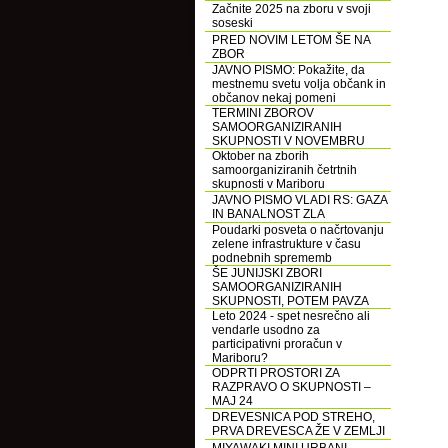
Začnite 2025 na zboru v svoji
soseski
PRED NOVIM LETOM ŠE NA
ZBOR
JAVNO PISMO: Pokažite, da
mestnemu svetu volja občank in
občanov nekaj pomeni
TERMINI ZBOROV
SAMOORGANIZIRANIH
SKUPNOSTI V NOVEMBRU
Oktober na zborih
samoorganiziranih četrtnih
skupnosti v Mariboru
JAVNO PISMO VLADI RS: GAZA
IN BANALNOST ZLA
Poudarki posveta o načrtovanju
zelene infrastrukture v času
podnebnih sprememb
ŠE JUNIJSKI ZBORI
SAMOORGANIZIRANIH
SKUPNOSTI, POTEM PAVZA
Leto 2024 - spet nesrečno ali
vendarle usodno za
participativni proračun v
Mariboru?
ODPRTI PROSTORI ZA
RAZPRAVO O SKUPNOSTI –
MAJ 24
DREVESNICA POD STREHO,
PRVA DREVESCA ŽE V ZEMLJI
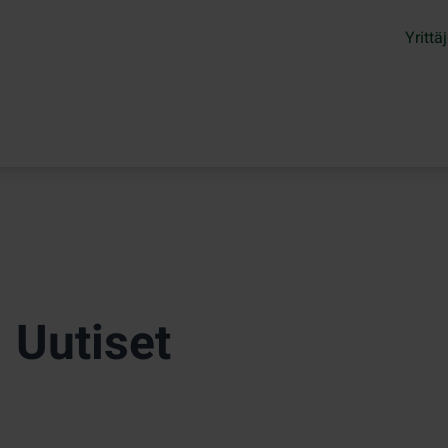
Yrittäj
Uutiset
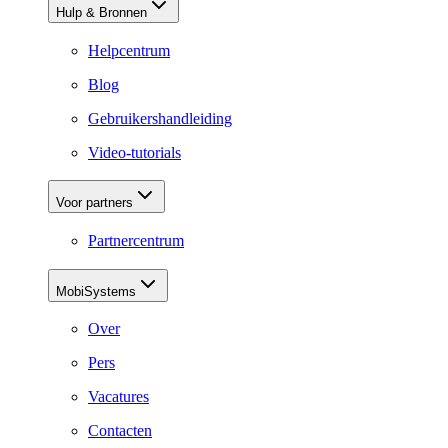
Hulp & Bronnen
Helpcentrum
Blog
Gebruikershandleiding
Video-tutorials
Voor partners
Partnercentrum
MobiSystems
Over
Pers
Vacatures
Contacten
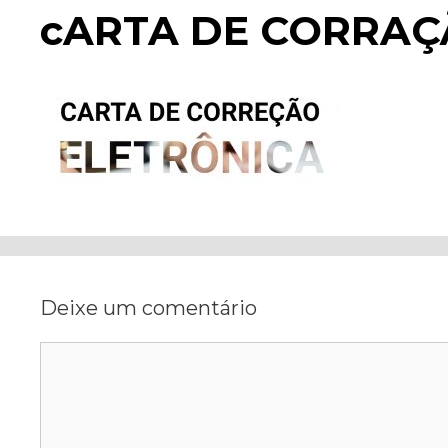
cARTA DE CORRAÇ
Deixe um comentário
Comentário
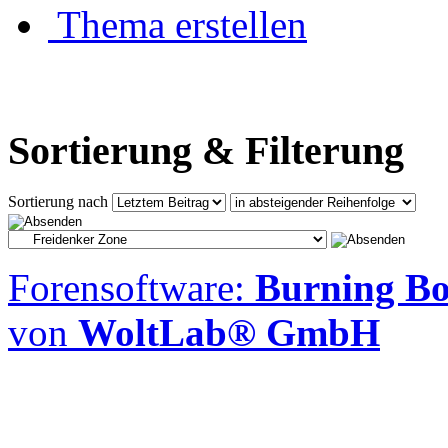
Thema erstellen
Sortierung & Filterung
Sortierung nach
Forensoftware:
Burning Boa
von
WoltLab® GmbH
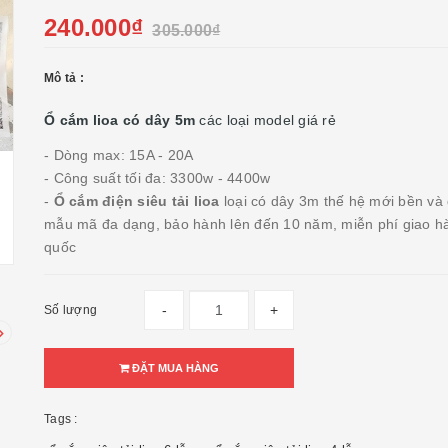
240.000₫
305.000₫
Mô tả :
Ổ cắm lioa có dây 5m
các loại model giá rẻ
- Dòng max: 15A - 20A
- Công suất tối đa: 3300w - 4400w
-
Ổ cắm điện siêu tải lioa
loại có dây 3m thế hệ mới bền và
mẫu mã đa dạng, bảo hành lên đến 10 năm, miễn phí giao h
quốc
-
+
Số lượng
ĐẶT MUA HÀNG
Tags :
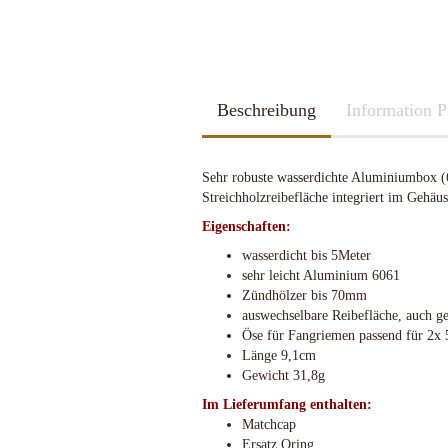
2026
Kubotan
2025
Pfefferspray
Spazierstöcke
Sportartikel
Tac Pen
Beschreibung
Handschuhe
Information P
Trainingswaffen
Kubotan
Zubehör
Pfefferspray
Sehr robuste wasserdichte Aluminiumbox (
Spazierstöcke
Streichholzreibefläche integriert im Gehäu
Sportartikel
Eigenschaften:
Schleif u. Diamant-Wetzsteine
Katana - Wakizashi - Tanto
Tac Pen
Rucksäcke & Taschen gebraucht
KHS-Tactical Watches
Schleif-Systeme
Schwerter / Blankwaffen Europa /
Trainingswaffen
wasserdicht bis 5Meter
neuwertig
Amerika
Streichriemen
sehr leicht Aluminium 6061
Zubehör
Rucksäcke & Taschen neu
Zündhölzer bis 70mm
Taschen-Schleifer
auswechselbare Reibefläche, auch ge
Work-Sharp
Öse für Fangriemen passend für 2x 
Lansky Schärfsysteme
Länge 9,1cm
Bajonette/Messer
Gewicht 31,8g
Helme & Westen
Im Lieferumfang enthalten:
Kiste und Behälter
Matchcap
Rucksäcke & Taschen
Ersatz Oring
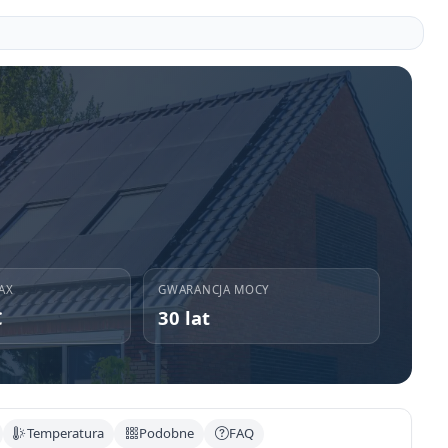
AX
GWARANCJA MOCY
C
30 lat
Temperatura
Podobne
FAQ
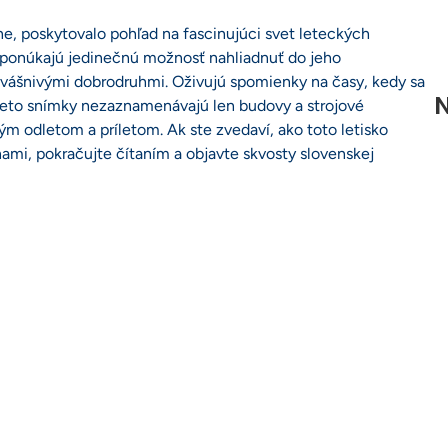
ne, poskytovalo pohľad na fascinujúci svet leteckých
ám ponúkajú jedinečnú možnosť nahliadnuť do jeho
 s vášnivými dobrodruhmi. Oživujú spomienky na časy, kedy sa
N
 Tieto snímky nezaznamenávajú len budovy a strojové
ým odletom a príletom. Ak ste zvedaví, ako toto letisko
ánami, pokračujte čítaním a objavte skvosty slovenskej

= = =

PROMPT
Using the data above, transcribe the lines that run from the line with "JAVNO PISMO: Pokažite, da" to the line with "Leto 2024 - spet nesrečno ali", both ends kept, and output nothing else.

FINISHED TASK
JAVNO PISMO: Pokažite, da
mestnemu svetu volja občank in
občanov nekaj pomeni
TERMINI ZBOROV
SAMOORGANIZIRANIH
SKUPNOSTI V NOVEMBRU
Oktober na zborih
samoorganiziranih četrtnih
skupnosti v Mariboru
JAVNO PISMO VLADI RS: GAZA
IN BANALNOST ZLA
Poudarki posveta o načrtovanju
zelene infrastrukture v času
podnebnih sprememb
ŠE JUNIJSKI ZBORI
SAMOORGANIZIRANIH
SKUPNOSTI, POTEM PAVZA
Leto 2024 - spet nesrečno ali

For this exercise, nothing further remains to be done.